=== INSTRUCTIONS TO FOLLOW ===
This exercise calls for every line of the data below with the string "week" in it.

*** INPUT ***

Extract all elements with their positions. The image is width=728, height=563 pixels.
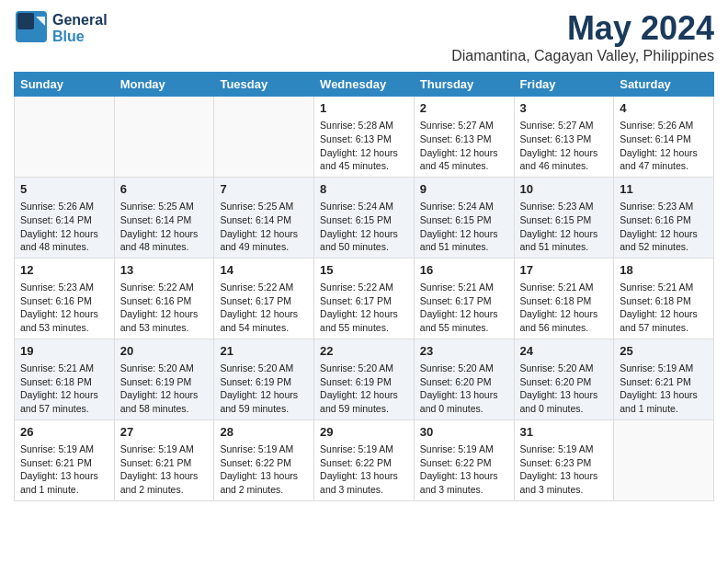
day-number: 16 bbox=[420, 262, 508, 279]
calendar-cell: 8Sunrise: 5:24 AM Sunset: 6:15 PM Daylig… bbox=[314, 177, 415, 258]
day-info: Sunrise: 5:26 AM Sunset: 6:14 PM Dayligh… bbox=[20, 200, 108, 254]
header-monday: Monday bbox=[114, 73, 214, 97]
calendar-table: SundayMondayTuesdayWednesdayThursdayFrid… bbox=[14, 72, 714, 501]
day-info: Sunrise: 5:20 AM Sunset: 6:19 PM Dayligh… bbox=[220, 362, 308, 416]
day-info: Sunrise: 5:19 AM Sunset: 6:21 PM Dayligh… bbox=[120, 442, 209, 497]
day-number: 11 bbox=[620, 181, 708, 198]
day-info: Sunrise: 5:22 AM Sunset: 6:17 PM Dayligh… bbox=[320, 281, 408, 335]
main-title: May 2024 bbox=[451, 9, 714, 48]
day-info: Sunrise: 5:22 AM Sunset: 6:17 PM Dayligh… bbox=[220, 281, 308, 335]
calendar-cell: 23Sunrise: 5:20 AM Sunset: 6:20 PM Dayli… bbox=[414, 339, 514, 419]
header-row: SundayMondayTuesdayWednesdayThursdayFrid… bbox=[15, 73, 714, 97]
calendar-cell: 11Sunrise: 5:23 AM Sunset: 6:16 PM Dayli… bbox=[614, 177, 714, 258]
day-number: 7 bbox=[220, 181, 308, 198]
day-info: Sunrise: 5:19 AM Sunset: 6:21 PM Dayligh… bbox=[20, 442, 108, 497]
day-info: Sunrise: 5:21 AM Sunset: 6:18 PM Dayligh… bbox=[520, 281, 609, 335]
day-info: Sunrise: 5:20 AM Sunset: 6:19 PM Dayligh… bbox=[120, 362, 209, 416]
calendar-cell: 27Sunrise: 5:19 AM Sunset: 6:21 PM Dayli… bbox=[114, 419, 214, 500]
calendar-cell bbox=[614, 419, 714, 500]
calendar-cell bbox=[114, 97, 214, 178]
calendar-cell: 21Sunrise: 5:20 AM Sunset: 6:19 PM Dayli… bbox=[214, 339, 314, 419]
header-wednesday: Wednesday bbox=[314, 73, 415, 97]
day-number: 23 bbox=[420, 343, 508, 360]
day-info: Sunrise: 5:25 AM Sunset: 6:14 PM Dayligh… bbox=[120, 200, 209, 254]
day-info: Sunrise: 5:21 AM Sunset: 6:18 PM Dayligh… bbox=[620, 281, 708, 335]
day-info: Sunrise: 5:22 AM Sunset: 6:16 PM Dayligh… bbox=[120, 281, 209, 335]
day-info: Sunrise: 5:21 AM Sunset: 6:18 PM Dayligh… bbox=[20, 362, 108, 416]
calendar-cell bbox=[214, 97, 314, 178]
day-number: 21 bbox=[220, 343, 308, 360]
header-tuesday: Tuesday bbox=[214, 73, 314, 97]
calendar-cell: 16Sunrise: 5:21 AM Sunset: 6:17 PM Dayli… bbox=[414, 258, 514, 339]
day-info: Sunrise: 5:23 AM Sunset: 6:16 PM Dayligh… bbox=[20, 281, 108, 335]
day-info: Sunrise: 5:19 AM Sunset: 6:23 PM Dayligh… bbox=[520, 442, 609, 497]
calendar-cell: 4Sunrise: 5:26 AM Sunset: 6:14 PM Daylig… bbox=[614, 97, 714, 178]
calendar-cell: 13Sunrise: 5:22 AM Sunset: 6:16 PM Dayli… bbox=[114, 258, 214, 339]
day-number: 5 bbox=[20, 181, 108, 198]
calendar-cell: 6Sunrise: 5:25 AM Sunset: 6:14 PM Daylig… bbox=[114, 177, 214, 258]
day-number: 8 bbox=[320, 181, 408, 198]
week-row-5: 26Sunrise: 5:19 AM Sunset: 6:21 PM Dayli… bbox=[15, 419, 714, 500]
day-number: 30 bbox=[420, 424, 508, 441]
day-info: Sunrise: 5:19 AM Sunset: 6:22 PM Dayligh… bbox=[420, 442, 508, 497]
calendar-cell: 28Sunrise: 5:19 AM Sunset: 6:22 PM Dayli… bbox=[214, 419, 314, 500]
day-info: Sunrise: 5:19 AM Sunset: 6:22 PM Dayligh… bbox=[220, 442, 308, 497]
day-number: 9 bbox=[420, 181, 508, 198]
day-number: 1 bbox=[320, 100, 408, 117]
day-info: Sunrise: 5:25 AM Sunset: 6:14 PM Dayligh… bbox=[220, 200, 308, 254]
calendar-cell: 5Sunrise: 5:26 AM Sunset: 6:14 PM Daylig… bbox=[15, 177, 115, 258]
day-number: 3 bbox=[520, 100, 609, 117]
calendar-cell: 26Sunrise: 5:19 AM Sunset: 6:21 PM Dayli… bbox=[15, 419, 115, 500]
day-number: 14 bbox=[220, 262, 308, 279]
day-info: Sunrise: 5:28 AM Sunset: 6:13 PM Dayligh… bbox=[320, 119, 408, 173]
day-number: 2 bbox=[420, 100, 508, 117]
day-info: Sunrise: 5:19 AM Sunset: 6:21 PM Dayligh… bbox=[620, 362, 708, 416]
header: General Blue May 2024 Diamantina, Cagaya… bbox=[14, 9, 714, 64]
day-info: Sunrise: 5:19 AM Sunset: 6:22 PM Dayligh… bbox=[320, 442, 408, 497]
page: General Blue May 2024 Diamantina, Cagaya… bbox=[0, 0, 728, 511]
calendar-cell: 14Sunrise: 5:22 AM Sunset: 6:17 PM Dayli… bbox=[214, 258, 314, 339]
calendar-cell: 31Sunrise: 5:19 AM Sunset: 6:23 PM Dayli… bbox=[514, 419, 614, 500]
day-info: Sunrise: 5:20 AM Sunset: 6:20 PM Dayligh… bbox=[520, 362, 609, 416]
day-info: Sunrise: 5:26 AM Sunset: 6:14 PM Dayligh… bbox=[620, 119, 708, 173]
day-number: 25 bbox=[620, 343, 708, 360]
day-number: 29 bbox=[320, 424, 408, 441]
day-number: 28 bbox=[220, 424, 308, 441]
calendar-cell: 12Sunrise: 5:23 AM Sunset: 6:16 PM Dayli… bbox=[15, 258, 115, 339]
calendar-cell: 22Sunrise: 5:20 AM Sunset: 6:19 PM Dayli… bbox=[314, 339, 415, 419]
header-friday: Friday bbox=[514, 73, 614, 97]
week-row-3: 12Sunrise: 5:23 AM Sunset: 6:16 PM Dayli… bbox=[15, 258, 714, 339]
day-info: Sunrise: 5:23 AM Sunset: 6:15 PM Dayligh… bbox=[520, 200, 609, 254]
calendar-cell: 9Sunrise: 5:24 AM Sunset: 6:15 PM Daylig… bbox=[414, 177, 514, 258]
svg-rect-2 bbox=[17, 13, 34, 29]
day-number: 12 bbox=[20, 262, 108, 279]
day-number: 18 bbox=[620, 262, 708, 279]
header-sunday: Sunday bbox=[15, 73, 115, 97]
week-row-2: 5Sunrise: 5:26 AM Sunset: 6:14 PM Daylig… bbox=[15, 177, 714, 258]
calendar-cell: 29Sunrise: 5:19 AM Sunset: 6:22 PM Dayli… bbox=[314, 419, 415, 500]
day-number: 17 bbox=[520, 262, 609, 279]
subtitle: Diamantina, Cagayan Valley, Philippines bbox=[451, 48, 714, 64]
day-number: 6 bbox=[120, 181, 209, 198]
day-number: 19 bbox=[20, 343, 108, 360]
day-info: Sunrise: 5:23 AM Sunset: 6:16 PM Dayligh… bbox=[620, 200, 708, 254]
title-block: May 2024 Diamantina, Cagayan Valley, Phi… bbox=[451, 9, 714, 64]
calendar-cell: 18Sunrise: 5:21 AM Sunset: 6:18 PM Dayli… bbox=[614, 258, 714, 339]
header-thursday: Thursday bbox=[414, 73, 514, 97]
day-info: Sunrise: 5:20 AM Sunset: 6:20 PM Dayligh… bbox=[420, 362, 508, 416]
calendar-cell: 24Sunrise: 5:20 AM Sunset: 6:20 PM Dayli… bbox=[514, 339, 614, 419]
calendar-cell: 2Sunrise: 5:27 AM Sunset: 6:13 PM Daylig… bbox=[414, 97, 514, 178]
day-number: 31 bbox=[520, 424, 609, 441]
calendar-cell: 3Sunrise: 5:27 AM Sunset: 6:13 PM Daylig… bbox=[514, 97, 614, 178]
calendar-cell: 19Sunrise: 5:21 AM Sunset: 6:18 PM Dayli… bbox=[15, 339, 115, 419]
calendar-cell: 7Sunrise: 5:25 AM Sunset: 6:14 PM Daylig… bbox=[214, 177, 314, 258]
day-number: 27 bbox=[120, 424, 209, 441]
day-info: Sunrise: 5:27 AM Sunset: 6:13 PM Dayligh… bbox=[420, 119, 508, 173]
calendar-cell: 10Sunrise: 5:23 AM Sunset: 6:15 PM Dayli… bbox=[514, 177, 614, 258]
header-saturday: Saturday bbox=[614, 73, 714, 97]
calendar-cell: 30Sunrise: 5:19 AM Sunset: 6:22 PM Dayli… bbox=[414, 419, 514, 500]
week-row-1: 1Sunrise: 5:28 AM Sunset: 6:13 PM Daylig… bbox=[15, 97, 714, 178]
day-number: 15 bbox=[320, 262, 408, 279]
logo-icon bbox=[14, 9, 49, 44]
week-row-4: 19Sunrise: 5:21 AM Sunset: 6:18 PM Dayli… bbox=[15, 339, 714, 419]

*** End of INPUT ***

=== WRITTEN SOLUTION ===
week-row-5: 26Sunrise: 5:19 AM Sunset: 6:21 PM Dayli… bbox=[15, 419, 714, 500]
week-row-3: 12Sunrise: 5:23 AM Sunset: 6:16 PM Dayli… bbox=[15, 258, 714, 339]
week-row-2: 5Sunrise: 5:26 AM Sunset: 6:14 PM Daylig… bbox=[15, 177, 714, 258]
week-row-1: 1Sunrise: 5:28 AM Sunset: 6:13 PM Daylig… bbox=[15, 97, 714, 178]
week-row-4: 19Sunrise: 5:21 AM Sunset: 6:18 PM Dayli… bbox=[15, 339, 714, 419]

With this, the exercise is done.